Sports

Salvadoran women’s soccer struggles to make strides with limited support

By Hugo Sanchez

San Salvador, Feb 23 (EFE).- Kelly Valle, the 13-year-old captain of the Capitanes Woman soccer team in El Salvador, has her sights set on becoming a professional and playing her sport in big stadiums.

And she refuses to let the current state of her sport in that Central American nation dampen her spirit.

“I like playing soccer because it’s something that’s always been with me and I’m very passionate about,” she told Efe in the central town of Lourdes, near San Salvador.

Seated in the living room of her house, Valle says days without soccer are tedious for her.

“I need to play every day because otherwise it’s boring. Soccer’s very special to me,” the teenager said before finishing her homework and getting ready for practice.

Valle is the youngest of three sisters, all of whom play the sport with their mother’s support, and also the youngest player on her team.

Capitanes Woman was founded last October as a new team in the National U-19 Women’s Soccer League, which the Salvadoran Soccer Federation (Fesfut) promotes as part of its search for U-17 and U-20 national team talent.

Fesfut covers the cost of referees and the teams’ transportation expenses, but Capitanes Woman still lacks the money for away kits and extra practice balls.

“It’s been tough from the start because we keep losing, but you learn from that,” said the young captain, who said she was proud of the team’s attitude in the last match despite a 10-1 final deficit on the scoreboard.

That lone goal was the team’s first in the competition and one that the players celebrated with World Cup-like enthusiasm.

Vladimir Gutierrez, a medical doctor and the coach of Capitanes Woman, told Efe there has been a sea change in terms of the number of girls playing soccer.

“A few years ago it was very strange to see a girl playing. Now it’s quite common and they play quite well,” he said during one of the team’s practices. “We’re on that path (toward professionalism). A few things are missing, but we’re on the right path.”

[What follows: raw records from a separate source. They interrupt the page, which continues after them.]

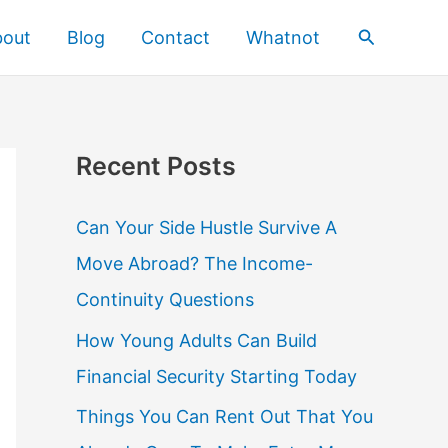
Search
bout
Blog
Contact
Whatnot
Recent Posts
Can Your Side Hustle Survive A
Move Abroad? The Income-
Continuity Questions
How Young Adults Can Build
Financial Security Starting Today
Things You Can Rent Out That You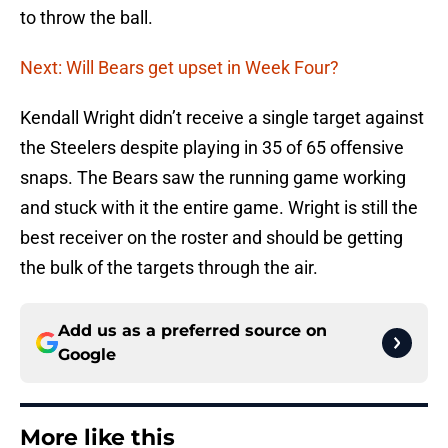
to throw the ball.
Next: Will Bears get upset in Week Four?
Kendall Wright didn’t receive a single target against
the Steelers despite playing in 35 of 65 offensive
snaps. The Bears saw the running game working
and stuck with it the entire game. Wright is still the
best receiver on the roster and should be getting
the bulk of the targets through the air.
Add us as a preferred source on
Google
More like this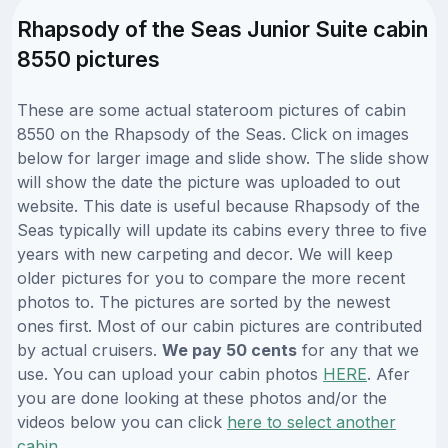
Rhapsody of the Seas Junior Suite cabin
8550 pictures
These are some actual stateroom pictures of cabin
8550 on the Rhapsody of the Seas. Click on images
below for larger image and slide show. The slide show
will show the date the picture was uploaded to out
website. This date is useful because Rhapsody of the
Seas typically will update its cabins every three to five
years with new carpeting and decor. We will keep
older pictures for you to compare the more recent
photos to. The pictures are sorted by the newest
ones first. Most of our cabin pictures are contributed
by actual cruisers.
We pay 50 cents
for any that we
use. You can upload your cabin photos
HERE
. Afer
you are done looking at these photos and/or the
videos below you can click
here to select another
cabin
.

The coach of El Salvador’s national youth squads and women’s national team, Erick Acuña, told Efe that in the process of putting those teams together he has scouted more than 800 girls, teenagers and young women in different local leagues and outside the country.

He stressed that the main objective for Salvadoran women’s soccer going forward should be “professionalization.”

Valle for her part lamented that men’s soccer enjoys much more support and interest. Even so, she says she is determined to live out her dream of “playing in different places, in stadiums.”

Despite the challenges, efforts to provide financial and moral support to women’s soccer in El Salvador have been evident in recent months.

In June 2021, Fesfut posted a video on its social media channels in which members of the national women’s soccer team call on El Salvador’s first division to continue supporting female soccer under “equal conditions.”

Fesfut also allocated $240,000 to support women’s first-division teams last year, an amount drawn from the pandemic aid package provided to El Salvador’s soccer federation by FIFA.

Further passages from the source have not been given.